Take the entries below and print only the lines from the one with "Notulen openbare BOL" through the one with "Page] (423, 1505)", exactly as they stand, both ends included.

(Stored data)

◆ ◆ ◆ ◆ ◆ ◆ ◆

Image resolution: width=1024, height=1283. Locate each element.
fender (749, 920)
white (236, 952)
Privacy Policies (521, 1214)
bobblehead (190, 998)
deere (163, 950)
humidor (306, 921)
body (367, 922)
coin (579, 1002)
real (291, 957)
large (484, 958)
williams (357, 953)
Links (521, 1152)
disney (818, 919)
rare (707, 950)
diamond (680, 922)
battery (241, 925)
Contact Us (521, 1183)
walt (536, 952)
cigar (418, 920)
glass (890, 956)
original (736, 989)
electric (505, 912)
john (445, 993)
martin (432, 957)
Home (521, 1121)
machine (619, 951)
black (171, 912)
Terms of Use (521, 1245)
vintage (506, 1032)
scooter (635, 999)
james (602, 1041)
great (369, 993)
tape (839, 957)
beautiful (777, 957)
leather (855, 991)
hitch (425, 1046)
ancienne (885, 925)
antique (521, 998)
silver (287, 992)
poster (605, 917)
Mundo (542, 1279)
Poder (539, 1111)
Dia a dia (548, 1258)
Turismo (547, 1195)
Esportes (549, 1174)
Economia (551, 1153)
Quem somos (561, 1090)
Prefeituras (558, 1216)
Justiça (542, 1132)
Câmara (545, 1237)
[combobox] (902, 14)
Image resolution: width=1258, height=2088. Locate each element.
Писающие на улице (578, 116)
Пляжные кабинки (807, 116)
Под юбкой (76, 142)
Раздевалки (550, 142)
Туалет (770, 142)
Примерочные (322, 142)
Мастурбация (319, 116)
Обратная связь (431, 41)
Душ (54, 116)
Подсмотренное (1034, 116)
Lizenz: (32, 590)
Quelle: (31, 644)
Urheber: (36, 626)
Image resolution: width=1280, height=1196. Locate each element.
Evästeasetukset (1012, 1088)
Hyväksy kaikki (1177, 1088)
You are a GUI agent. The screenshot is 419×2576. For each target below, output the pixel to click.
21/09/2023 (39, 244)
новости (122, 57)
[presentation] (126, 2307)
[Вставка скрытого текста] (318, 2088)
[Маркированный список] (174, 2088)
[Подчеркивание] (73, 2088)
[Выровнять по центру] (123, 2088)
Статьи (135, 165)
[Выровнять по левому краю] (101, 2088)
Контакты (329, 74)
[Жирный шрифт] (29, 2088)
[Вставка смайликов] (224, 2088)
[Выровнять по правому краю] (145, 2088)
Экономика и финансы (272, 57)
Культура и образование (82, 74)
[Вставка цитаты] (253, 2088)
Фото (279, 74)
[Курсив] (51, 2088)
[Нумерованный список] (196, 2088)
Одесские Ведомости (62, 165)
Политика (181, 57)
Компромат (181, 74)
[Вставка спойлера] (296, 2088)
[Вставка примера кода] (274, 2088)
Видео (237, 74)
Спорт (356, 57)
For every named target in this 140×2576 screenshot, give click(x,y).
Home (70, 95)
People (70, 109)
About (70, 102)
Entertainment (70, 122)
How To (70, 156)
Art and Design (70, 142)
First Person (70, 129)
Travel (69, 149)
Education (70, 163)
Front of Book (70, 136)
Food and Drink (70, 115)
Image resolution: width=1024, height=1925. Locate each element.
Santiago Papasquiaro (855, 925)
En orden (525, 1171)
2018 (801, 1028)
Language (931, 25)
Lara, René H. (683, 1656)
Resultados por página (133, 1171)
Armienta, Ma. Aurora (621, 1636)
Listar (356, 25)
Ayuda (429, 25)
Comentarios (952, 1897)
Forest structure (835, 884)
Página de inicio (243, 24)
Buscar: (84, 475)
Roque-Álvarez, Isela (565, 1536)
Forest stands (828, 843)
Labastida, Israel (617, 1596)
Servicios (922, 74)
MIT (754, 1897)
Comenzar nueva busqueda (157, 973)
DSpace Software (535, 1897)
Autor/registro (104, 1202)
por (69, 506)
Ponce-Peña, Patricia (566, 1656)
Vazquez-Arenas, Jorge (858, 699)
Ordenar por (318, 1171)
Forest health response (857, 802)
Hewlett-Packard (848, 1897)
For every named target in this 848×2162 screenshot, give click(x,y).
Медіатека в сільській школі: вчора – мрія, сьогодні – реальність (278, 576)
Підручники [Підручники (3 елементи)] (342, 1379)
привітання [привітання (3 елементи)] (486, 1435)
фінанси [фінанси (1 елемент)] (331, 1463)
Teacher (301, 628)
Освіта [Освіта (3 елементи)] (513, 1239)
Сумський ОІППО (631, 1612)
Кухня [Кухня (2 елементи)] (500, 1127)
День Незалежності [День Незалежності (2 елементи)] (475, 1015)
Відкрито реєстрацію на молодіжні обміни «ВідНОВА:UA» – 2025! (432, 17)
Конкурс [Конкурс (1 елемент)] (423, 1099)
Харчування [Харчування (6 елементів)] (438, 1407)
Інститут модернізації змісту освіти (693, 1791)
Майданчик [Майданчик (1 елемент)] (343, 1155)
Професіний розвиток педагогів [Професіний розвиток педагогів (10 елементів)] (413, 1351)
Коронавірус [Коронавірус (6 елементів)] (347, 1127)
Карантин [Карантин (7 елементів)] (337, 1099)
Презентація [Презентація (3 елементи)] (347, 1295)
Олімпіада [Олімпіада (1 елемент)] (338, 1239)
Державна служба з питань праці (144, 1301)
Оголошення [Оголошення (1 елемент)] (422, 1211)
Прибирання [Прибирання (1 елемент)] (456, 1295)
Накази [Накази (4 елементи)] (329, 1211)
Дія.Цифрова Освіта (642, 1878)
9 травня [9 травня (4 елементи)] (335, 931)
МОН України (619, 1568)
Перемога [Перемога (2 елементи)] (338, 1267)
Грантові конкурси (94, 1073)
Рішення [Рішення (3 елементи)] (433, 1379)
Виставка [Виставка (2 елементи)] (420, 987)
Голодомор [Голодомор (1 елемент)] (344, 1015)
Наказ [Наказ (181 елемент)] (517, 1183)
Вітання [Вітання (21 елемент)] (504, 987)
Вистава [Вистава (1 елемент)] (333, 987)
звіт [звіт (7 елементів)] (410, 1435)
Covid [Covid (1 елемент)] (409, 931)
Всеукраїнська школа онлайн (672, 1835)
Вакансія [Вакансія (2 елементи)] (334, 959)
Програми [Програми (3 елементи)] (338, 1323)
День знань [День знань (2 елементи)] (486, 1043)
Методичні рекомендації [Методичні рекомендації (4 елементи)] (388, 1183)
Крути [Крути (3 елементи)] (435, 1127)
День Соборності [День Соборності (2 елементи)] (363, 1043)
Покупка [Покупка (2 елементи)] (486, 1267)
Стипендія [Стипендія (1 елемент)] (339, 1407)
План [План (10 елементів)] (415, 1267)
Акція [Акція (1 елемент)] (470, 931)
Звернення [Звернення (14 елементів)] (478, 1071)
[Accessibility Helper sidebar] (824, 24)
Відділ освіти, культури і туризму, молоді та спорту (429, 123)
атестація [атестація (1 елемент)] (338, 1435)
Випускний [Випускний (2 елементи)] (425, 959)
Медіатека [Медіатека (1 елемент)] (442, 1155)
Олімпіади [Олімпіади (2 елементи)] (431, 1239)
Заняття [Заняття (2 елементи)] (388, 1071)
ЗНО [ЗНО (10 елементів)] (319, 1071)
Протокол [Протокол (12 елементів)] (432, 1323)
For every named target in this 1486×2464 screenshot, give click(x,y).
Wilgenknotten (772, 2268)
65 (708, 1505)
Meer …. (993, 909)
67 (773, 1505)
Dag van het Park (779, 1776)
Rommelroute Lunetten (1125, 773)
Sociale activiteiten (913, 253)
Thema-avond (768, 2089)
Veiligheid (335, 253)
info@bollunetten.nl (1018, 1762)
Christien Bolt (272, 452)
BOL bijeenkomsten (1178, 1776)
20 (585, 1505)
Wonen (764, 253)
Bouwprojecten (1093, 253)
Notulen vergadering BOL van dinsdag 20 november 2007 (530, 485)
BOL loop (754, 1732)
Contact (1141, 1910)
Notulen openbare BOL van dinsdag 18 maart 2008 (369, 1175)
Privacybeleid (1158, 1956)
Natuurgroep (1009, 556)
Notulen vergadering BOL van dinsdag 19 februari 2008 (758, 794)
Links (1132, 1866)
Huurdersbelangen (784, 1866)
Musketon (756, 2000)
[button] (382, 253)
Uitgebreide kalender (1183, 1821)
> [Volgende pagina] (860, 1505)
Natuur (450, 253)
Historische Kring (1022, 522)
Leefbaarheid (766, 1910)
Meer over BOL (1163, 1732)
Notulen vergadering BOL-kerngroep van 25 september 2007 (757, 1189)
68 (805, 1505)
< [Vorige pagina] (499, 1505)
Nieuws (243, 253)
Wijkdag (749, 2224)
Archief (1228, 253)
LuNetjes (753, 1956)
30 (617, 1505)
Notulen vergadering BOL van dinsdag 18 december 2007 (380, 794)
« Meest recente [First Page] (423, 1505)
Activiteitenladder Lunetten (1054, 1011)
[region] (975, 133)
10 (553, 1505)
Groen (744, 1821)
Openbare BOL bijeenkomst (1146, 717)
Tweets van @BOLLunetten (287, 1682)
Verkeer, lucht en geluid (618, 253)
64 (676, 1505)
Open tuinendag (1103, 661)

◆ ◆ ◆ ◆ ◆ ◆ ◆

Problem solution –
Notulen openbare BOL van dinsdag 18 maart 2008 (369, 1175)
Privacybeleid (1158, 1956)
Natuurgroep (1009, 556)
Notulen vergadering BOL van dinsdag 19 februari 2008 (758, 794)
Links (1132, 1866)
Huurdersbelangen (784, 1866)
Musketon (756, 2000)
[button] (382, 253)
Uitgebreide kalender (1183, 1821)
> [Volgende pagina] (860, 1505)
Natuur (450, 253)
Historische Kring (1022, 522)
Leefbaarheid (766, 1910)
Meer over BOL (1163, 1732)
Notulen vergadering BOL-kerngroep van 25 september 2007 (757, 1189)
68 (805, 1505)
< [Vorige pagina] (499, 1505)
Nieuws (243, 253)
Wijkdag (749, 2224)
Archief (1228, 253)
LuNetjes (753, 1956)
30 (617, 1505)
Notulen vergadering BOL van dinsdag 18 december 2007 (380, 794)
« Meest recente [First Page] (423, 1505)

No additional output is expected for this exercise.